Your numbers are way off. A Les Paul Classic is $1700-$1900 in used value. Check Reverb, sold listings on eBay, Kijiji, etc.

I think the copper top was the coolest finish Gibson ever did. I'd 100% do that trade unless the OP is really a Strat guy and not an LP guy.

Sent from my SM-G930W8 using Tapatalk


----------



## John Reilly (Apr 7, 2018)

Verne said:


> I did forget to mention that the case it came in is gone, so there is that to take into consideration


That`s where the guys wife stashed the 50K in savings bonds he is so desperate to recover ,the plot thickens .


----------



## Verne (Dec 29, 2018)

HAHAHA. He doesn't know where I live, so I'm covered. I'll be visiting him...........and not in Millhaven I hope.


----------



## Jimmy Fingers (Aug 17, 2017)

Easy decision....this guy has nice equipment. I haven't decided yet, what else you got? "I'll take the amp and......."


----------



## sillyak (Oct 22, 2016)

hatspin said:


> Your numbers are way off. A Les Paul Classic is $1700-$1900 in used value. Check Reverb, sold listings on eBay, Kijiji, etc.
> 
> I think the copper top was the coolest finish Gibson ever did. I'd 100% do that trade unless the OP is really a Strat guy and not an LP guy.
> 
> Sent from my SM-G930W8 using Tapatalk


I stand by my estimate. 

My range on the bottom was covering if it was really beat up/in poor condition. I wouldn't pay more than $1800 for a classic (unless it had a finish or top to die for) and I see them in excellent shape for that on Kijiji often.

Copper is a curve ball though. My pricing estimate was just for a normal one as I don't know how that colour affects value.


----------



## Verne (Dec 29, 2018)

I really am leaning toward the amp. Watched a couple videos on it. Liked what I heard and saw. I checked on Kijiji for resale prices, and it's above what was paid for this. I know what would happen with the LP, eventually I'd be after another Strat and it'd be gone. Amps hang around a lot longer with me.


----------



## cheezyridr (Jun 8, 2009)

it's a mesa. you can't lose


----------



## sillyak (Oct 22, 2016)

I'd take the LP, but I love LPs and that one is nice.


----------



## Distortion (Sep 16, 2015)

Hang onto your strat. The value of that amp will drop like a stone.


----------



## krall (Apr 19, 2009)

I’d take the LP.


----------



## Budda (May 29, 2007)

Distortion said:


> Hang onto your strat. The value of that amp will drop like a stone.


It will?

Verne goes through amps like crazy. This would probably end that. Get a faded studio later and lay the neighbourhood to waste.


----------



## RBlakeney (Mar 12, 2017)

Let him sweat it out until he offers more.
I wouldn’t straight trade


cheezyridr said:


> it's a mesa. you can't lose


unless you try to resell it.


----------



## davetcan (Feb 27, 2006)

Awesome amp but keep in mind it's damn heavy. if that doesn't bother you there aren't many better out there.


----------



## Verne (Dec 29, 2018)

I don't leave the house to play anyway, so weight isn't a deal breaker. 




Budda said:


> Verne goes through amps like crazy. This would probably end that. Get a faded studio later and lay the neighbourhood to waste.

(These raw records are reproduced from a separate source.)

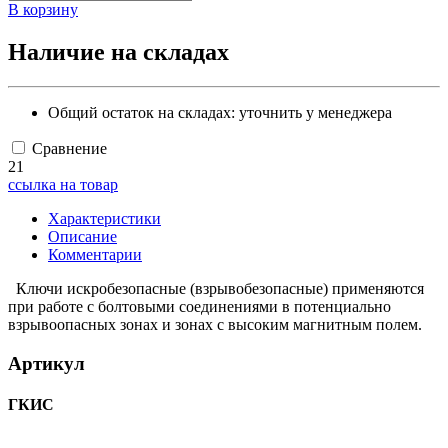
В корзину
Наличие на складах
Общий остаток на складах:
уточнить у менеджера
Сравнение
21
ссылка на товар
Характеристики
Описание
Комментарии
Ключи искробезопасные (взрывобезопасные) применяются
при работе с болтовыми соединениями в потенциально
взрывоопасных зонах и зонах с высоким магнитным полем.
Артикул
ГКИС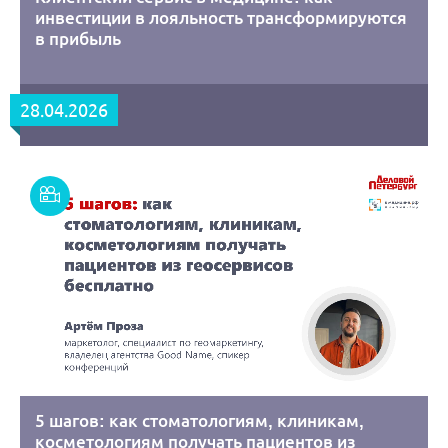
инвестиции в лояльность трансформируются
в прибыль
28.04.2026
Смотреть
запись
5 шагов: как стоматологиям, клиникам,
косметологиям получать пациентов из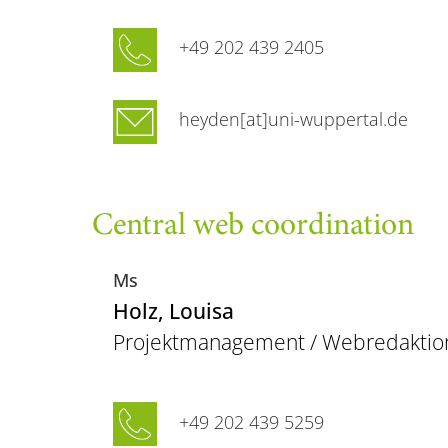
+49 202 439 2405
heyden[at]uni-wuppertal.de
Central web coordination
Ms
Holz
, Louisa
Projektmanagement / Webredaktion
+49 202 439 5259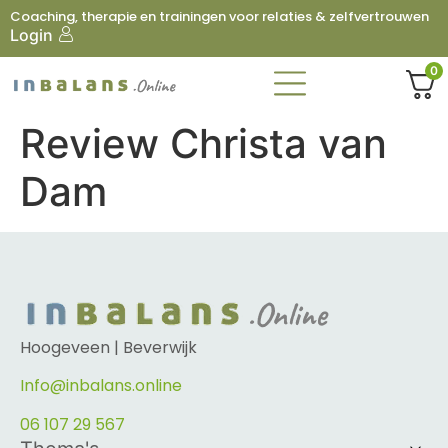
Coaching, therapie en trainingen voor relaties & zelfvertrouwen
Login
0
Review Christa van
Dam
Hoogeveen | Beverwijk
Info@inbalans.online
06 107 29 567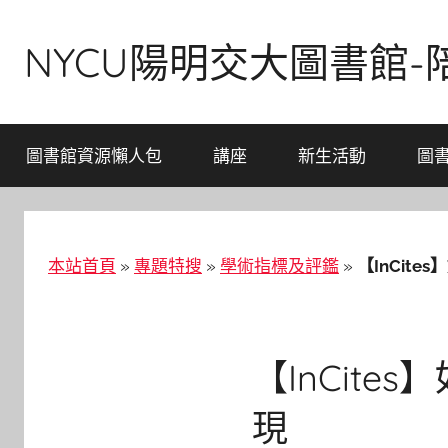
Skip
to
NYCU陽明交大圖書館
content
圖書館資源懶人包
講座
新生活動
圖
本站首頁
»
專題特搜
»
學術指標及評鑑
»
【InCite
【InCite
現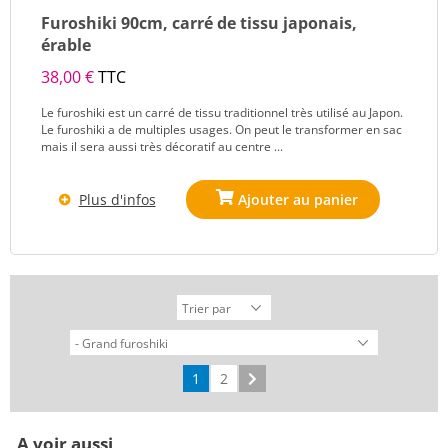
Furoshiki 90cm, carré de tissu japonais,
érable
38,00 €
TTC
Le furoshiki est un carré de tissu traditionnel très utilisé au Japon.
Le furoshiki a de multiples usages. On peut le transformer en sac
mais il sera aussi très décoratif au centre ...
Plus d'infos
1
2
Suivant
A voir aussi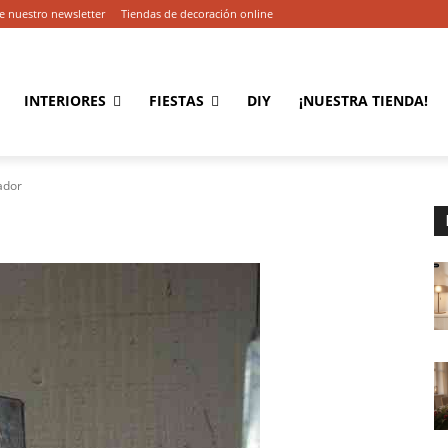
e nuestro newsletter
Tiendas de decoración online
INTERIORES
FIESTAS
DIY
¡NUESTRA TIENDA!
ador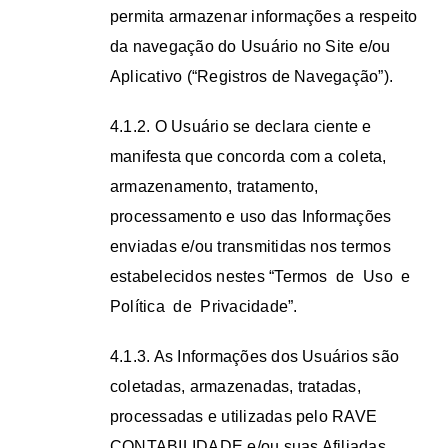
permita armazenar informações a respeito
da navegação do Usuário no Site e/ou
Aplicativo (“Registros de Navegação”).
4.1.2. O Usuário se declara ciente e
manifesta que concorda com a coleta,
armazenamento, tratamento,
processamento e uso das Informações
enviadas e/ou transmitidas nos termos
estabelecidos nestes “Termos de Uso e
Política de Privacidade”.
4.1.3. As Informações dos Usuários são
coletadas, armazenadas, tratadas,
processadas e utilizadas pelo RAVE
CONTABILIDADE e/ou suas Afiliadas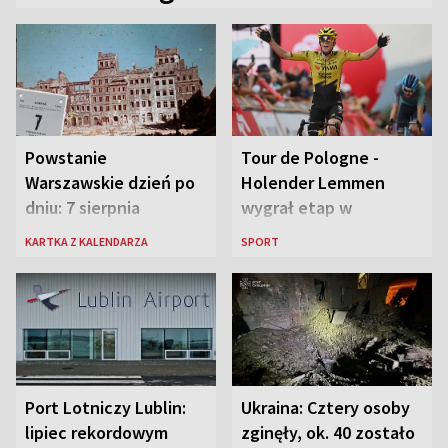
Powstanie
Tour de Pologne -
Warszawskie dzień po
Holender Lemmen
dniu: 7 sierpnia
wygrał etap w
Karpaczu i został
KARTKA Z KALENDARZA
SPORT
liderem
Port Lotniczy Lublin:
Ukraina: Cztery osoby
lipiec rekordowym
zginęły, ok. 40 zostało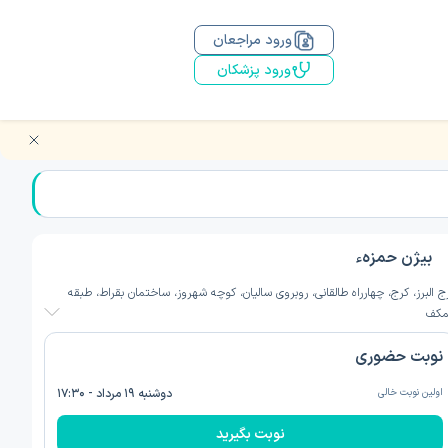
ورود مراجعان
ورود پزشکان
بیژن حمزهء
ج البرز، کرج، چهارراه طالقانی، روبروی سالیان، کوچه شهروز، ساختمان بقراط، طبقه
کف
نوبت حضوری
اولین نوبت خالی
دوشنبه ۱۹ مرداد - ۱۷:۳۰
نوبت بگیرید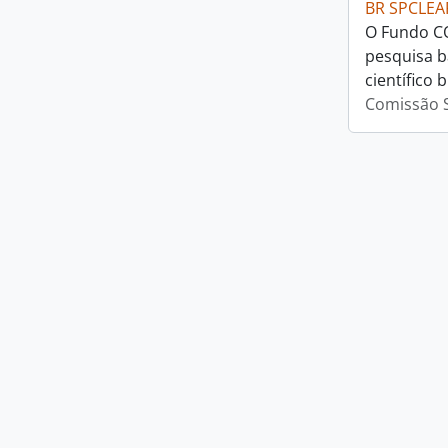
BR SPCLEA
O Fundo CO
pesquisa b
científico b
Comissão S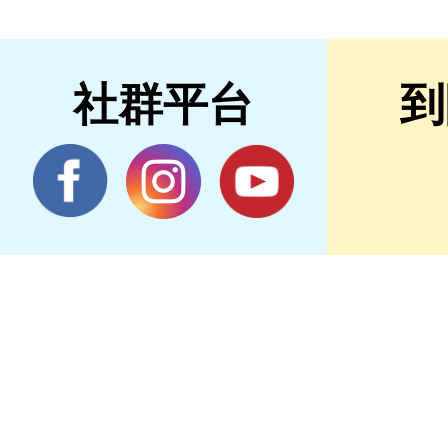
社群平台
到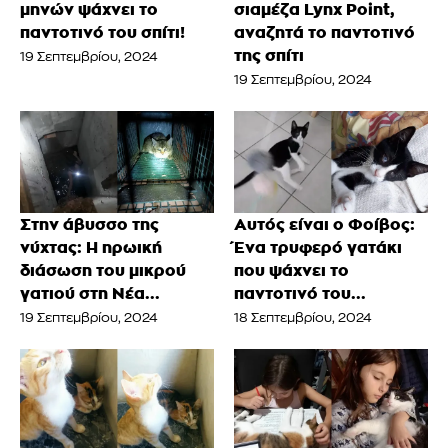
μηνών ψάχνει το
σιαμέζα Lynx Point,
παντοτινό του σπίτι!
αναζητά το παντοτινό
της σπίτι
19 Σεπτεμβρίου, 2024
19 Σεπτεμβρίου, 2024
Στην άβυσσο της
Αυτός είναι ο Φοίβος:
νύχτας: Η ηρωική
Ένα τρυφερό γατάκι
διάσωση του μικρού
που ψάχνει το
γατιού στη Νέα...
παντοτινό του...
19 Σεπτεμβρίου, 2024
18 Σεπτεμβρίου, 2024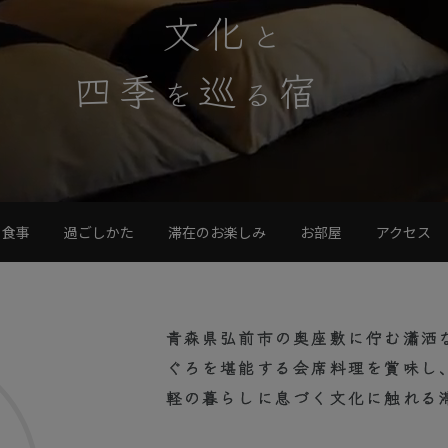
文化
と
四季
巡
宿
を
る
食事
過ごしかた
滞在のお楽しみ
お部屋
アクセス
青森県弘前市の奥座敷に佇む瀟洒
ぐろを堪能する会席料理を賞味し
軽の暮らしに息づく文化に触れる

I've actually hung onto the last few. I also look at it this way, my GAS could possibly be vented. If I only had the one US Strat, I'd not likely entertain this idea, but since I still have one........DAMN, still hard. But it's such a nice amp!!


----------



## tomee2 (Feb 27, 2017)

Trade for the Les Paul. 
If you don't like it I'll trade you a nice Strat for it.


----------



## cboutilier (Jan 12, 2016)

Trade a Strat for a Tele or a Mesa? I wouldn't even think twice. The hard part would be choosing between another Tele or my first Mesa


----------



## cdntac (Oct 11, 2017)

If you're not 100% in love with your new guitar let the guy have it back. 

If it were me, I wouldn't gouge him but I'd still ensure it's something I want. 

Maybe tell him what you'd like and with time he can trade with others to get it and then make his trade with you. 

Sometimes it's nice to do good things for people.


----------



## Frenchy99 (Oct 15, 2016)

Id go for the LP !


----------



## hatspin (Aug 19, 2019)

sillyak said:


> I stand by my estimate.
> 
> My range on the bottom was covering if it was really beat up/in poor condition. I wouldn't pay more than $1800 for a classic (unless it had a finish or top to die for) and I see them in excellent shape for that on Kijiji often.
> 
> Copper is a curve ball though. My pricing estimate was just for a normal one as I don't know how that colour affects value.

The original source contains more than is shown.